**Exercise aim:**
Nothing but the lines from the top of the following entries through the line with "July 11, 2022" should be printed, exactly as they are.
···
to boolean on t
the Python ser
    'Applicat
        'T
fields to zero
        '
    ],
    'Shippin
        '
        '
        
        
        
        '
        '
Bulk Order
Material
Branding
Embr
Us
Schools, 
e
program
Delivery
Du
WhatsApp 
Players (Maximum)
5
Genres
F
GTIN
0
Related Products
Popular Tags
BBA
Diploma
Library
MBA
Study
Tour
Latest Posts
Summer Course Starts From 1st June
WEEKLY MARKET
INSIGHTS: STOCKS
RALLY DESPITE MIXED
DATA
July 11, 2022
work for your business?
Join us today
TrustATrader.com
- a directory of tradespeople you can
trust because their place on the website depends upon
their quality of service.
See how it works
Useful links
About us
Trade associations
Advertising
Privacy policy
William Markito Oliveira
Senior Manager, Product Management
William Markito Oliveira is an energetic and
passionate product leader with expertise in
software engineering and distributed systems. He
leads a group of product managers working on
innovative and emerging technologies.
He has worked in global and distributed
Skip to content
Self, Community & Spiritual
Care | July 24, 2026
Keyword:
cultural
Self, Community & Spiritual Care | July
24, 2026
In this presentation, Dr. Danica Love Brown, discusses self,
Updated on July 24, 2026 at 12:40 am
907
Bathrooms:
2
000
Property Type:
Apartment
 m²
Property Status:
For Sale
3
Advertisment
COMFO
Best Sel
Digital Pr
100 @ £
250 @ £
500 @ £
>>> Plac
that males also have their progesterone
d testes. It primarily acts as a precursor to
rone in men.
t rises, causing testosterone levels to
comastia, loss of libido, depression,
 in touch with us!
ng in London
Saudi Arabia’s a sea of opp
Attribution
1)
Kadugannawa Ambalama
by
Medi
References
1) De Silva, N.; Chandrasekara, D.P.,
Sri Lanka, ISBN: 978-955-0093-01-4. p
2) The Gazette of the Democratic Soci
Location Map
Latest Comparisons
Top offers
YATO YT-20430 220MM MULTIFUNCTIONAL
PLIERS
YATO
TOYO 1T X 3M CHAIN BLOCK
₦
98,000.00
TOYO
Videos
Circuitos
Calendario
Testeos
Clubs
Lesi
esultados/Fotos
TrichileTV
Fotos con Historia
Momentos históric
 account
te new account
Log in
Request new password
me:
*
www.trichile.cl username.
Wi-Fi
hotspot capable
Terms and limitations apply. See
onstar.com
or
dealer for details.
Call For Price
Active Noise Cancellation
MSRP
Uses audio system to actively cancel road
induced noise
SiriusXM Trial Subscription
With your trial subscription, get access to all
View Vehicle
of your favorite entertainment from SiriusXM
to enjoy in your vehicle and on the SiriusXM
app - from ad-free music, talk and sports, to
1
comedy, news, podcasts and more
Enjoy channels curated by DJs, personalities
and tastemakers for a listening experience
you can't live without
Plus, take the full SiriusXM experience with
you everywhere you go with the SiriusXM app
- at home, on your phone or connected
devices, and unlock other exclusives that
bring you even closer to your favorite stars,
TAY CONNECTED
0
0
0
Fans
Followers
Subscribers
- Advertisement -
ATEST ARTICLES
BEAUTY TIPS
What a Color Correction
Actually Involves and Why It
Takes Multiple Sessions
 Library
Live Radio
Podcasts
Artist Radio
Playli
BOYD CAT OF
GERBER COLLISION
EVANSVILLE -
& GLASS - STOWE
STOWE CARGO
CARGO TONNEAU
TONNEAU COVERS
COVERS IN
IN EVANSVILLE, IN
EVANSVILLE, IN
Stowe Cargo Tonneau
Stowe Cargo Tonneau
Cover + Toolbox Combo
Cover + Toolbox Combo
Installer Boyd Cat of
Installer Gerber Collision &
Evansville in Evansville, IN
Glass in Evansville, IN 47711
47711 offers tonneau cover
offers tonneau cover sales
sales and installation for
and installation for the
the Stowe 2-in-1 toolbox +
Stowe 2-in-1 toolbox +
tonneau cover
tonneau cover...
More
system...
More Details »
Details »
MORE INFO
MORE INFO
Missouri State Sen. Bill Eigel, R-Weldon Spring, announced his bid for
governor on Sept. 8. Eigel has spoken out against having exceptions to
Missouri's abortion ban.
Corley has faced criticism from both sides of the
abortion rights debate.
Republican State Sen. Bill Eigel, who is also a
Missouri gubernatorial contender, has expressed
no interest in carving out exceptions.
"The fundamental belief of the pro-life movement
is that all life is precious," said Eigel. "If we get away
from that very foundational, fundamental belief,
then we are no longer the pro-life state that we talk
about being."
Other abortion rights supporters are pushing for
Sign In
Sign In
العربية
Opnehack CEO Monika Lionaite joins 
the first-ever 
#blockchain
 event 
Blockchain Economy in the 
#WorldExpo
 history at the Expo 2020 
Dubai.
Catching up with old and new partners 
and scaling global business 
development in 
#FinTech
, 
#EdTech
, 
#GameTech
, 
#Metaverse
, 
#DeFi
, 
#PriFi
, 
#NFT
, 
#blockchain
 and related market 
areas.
···
**The answer:**
to boolean on t
the Python ser
    'Applicat
        'T
fields to zero
        '
    ],
    'Shippin
        '
        '
        
        
        
        '
        '
Bulk Order
Material
Branding
Embr
Us
Schools, 
e
program
Delivery
Du
WhatsApp 
Players (Maximum)
5
Genres
F
GTIN
0
Related Products
Popular Tags
BBA
Diploma
Library
MBA
Study
Tour
Latest Posts
Summer Course Starts From 1st June
WEEKLY MARKET
INSIGHTS: STOCKS
RALLY DESPITE MIXED
DATA
July 11, 2022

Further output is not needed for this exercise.